Exercise objective:
In the records below, begin at the line that has "You are a GUI" and stop after the line that has "Task: Click on the E-Mail"; quote those lines verbatim and nothing more.

Given records:
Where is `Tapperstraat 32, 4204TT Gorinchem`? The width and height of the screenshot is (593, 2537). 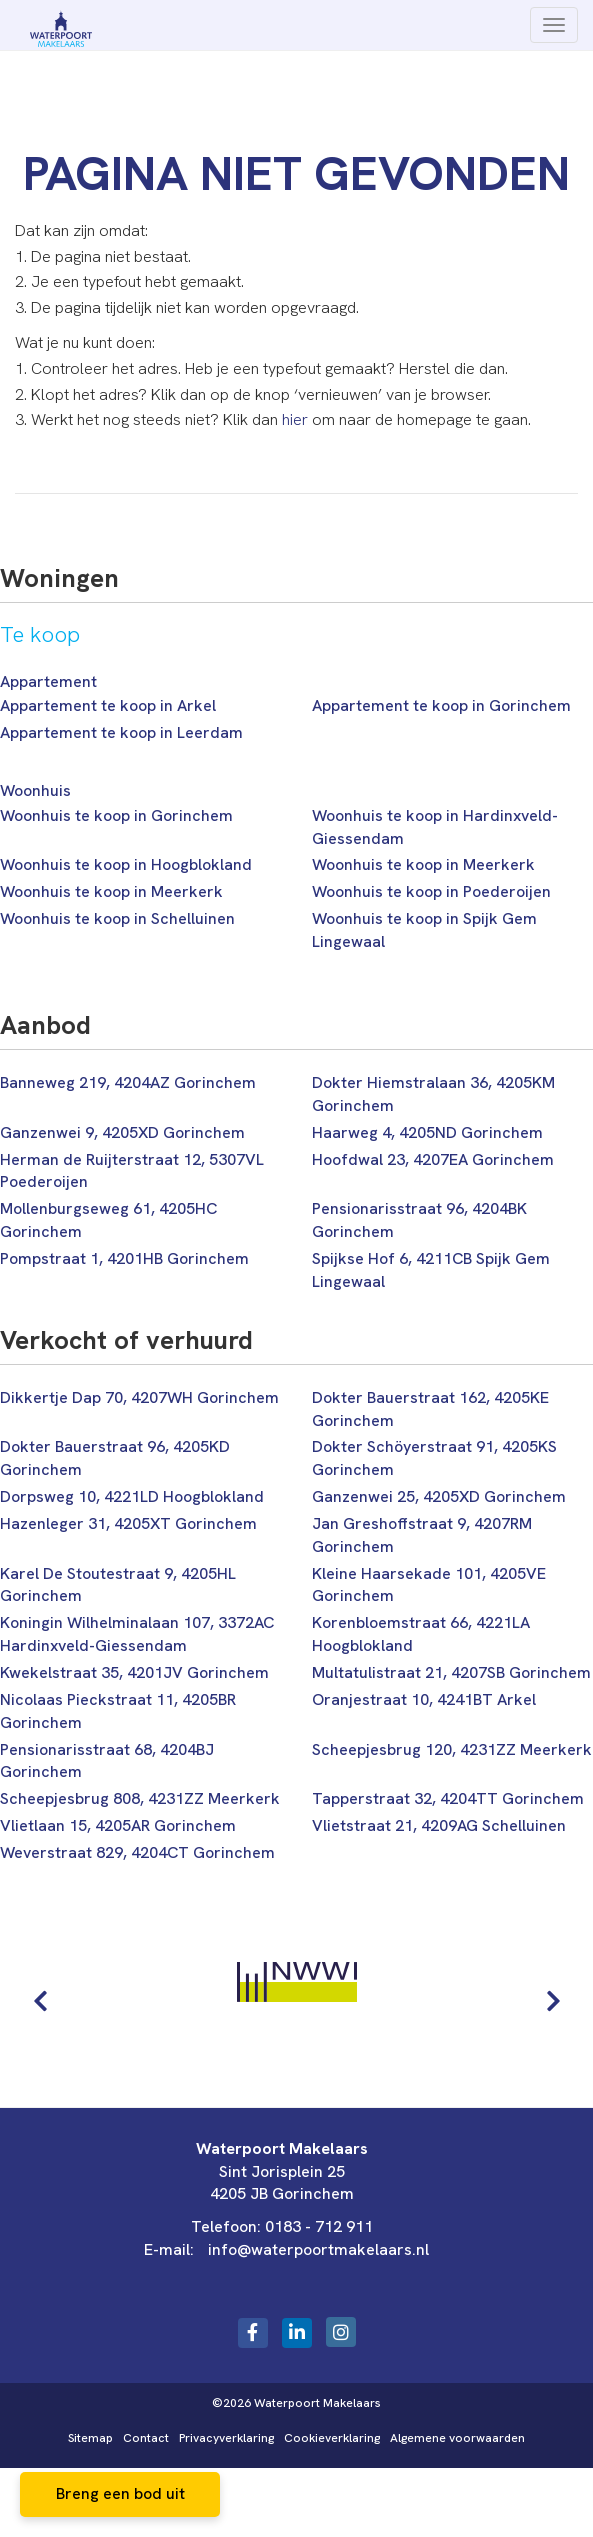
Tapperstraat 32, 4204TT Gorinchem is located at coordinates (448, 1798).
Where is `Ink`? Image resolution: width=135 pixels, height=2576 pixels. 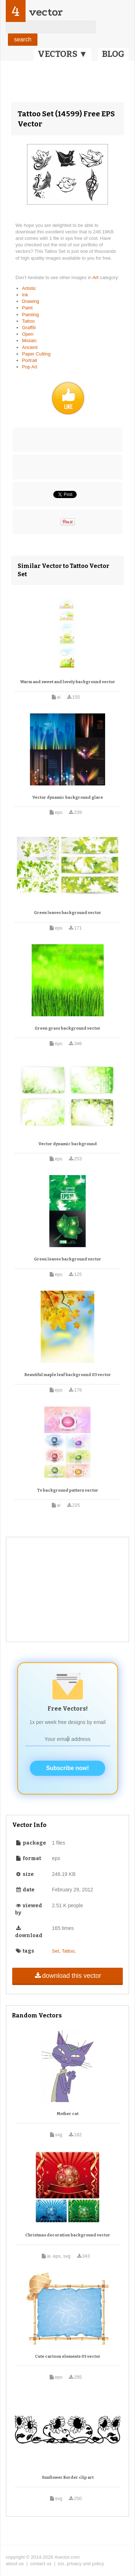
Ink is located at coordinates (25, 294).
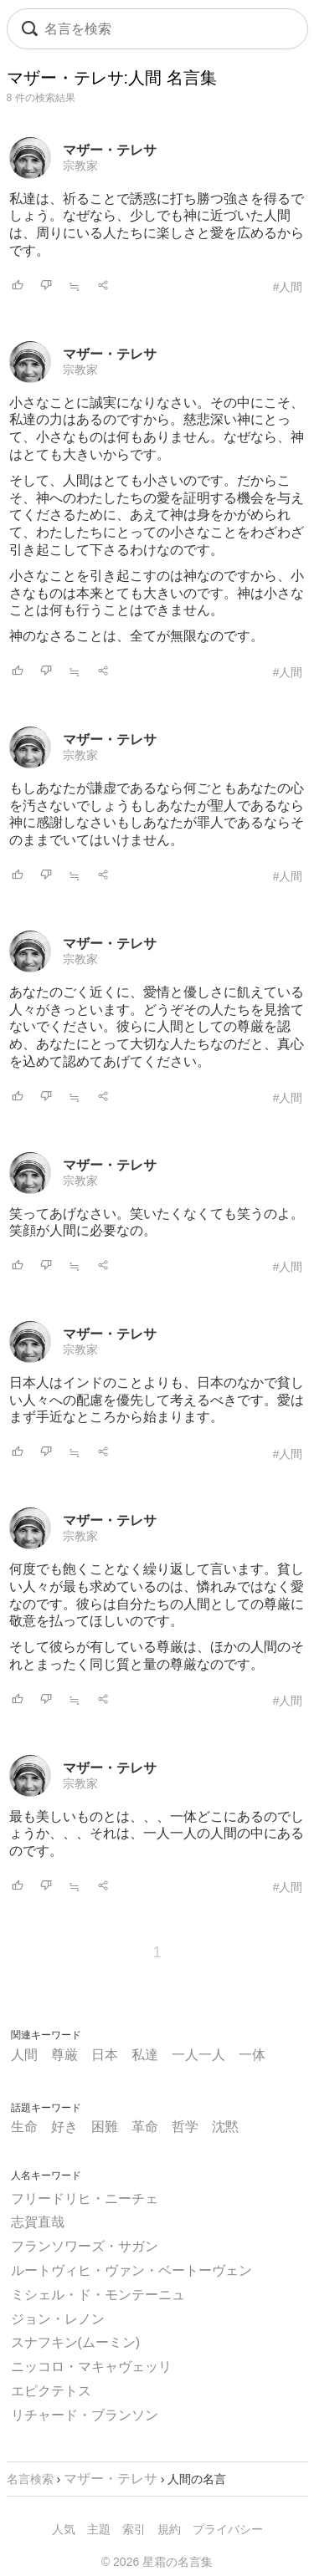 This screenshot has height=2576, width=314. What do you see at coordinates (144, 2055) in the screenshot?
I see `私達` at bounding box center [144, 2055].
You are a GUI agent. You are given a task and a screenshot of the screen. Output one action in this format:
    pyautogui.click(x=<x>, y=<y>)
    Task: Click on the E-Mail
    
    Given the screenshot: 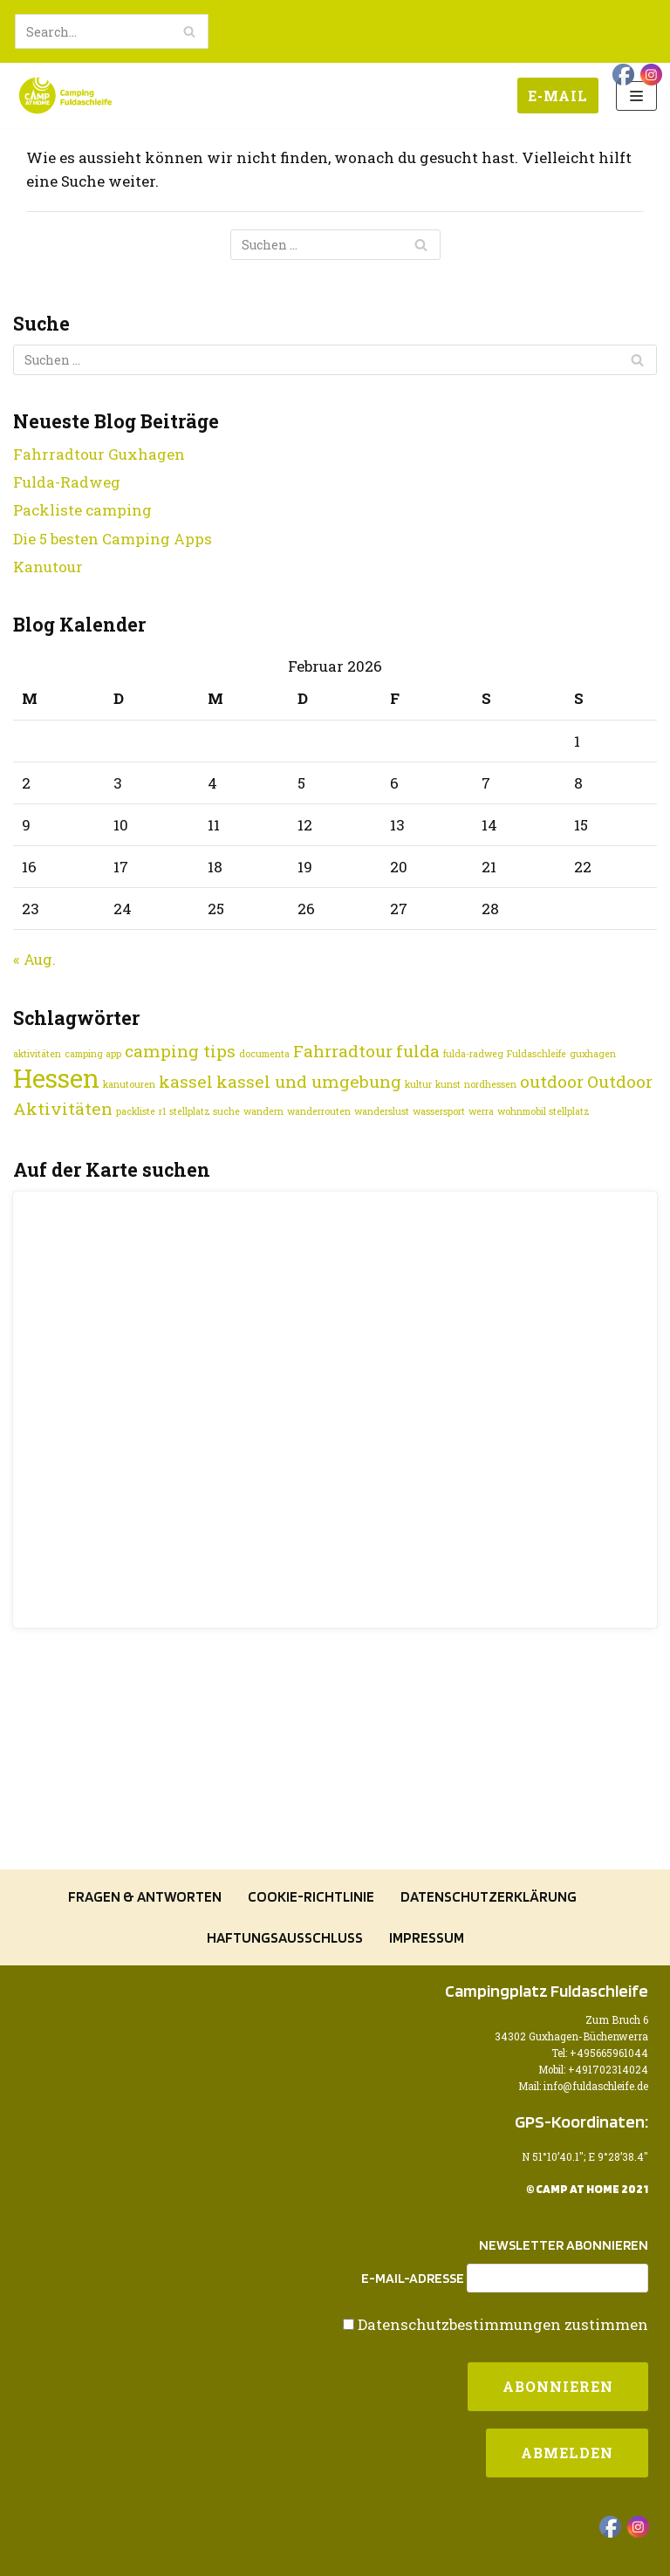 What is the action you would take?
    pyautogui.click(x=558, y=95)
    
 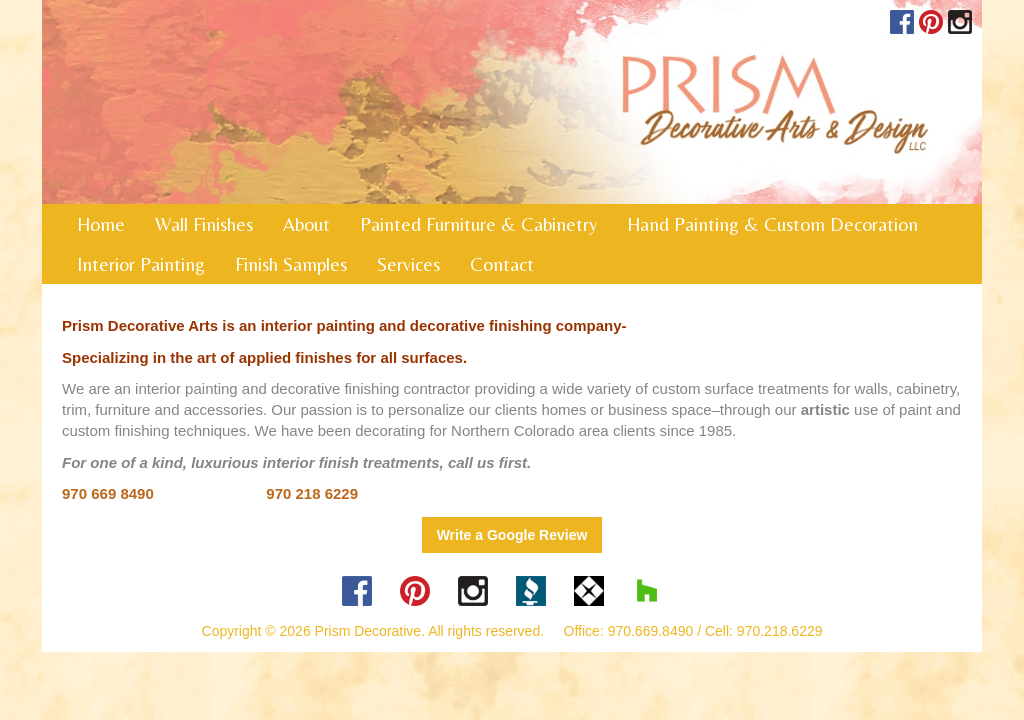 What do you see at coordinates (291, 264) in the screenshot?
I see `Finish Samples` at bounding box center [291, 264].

Written solution:
You are a GUI agent. You are given a task and a screenshot of the screen. Output one action in this format:
    pyautogui.click(x=<x>, y=<y>)
    Task: Click on the E-Mail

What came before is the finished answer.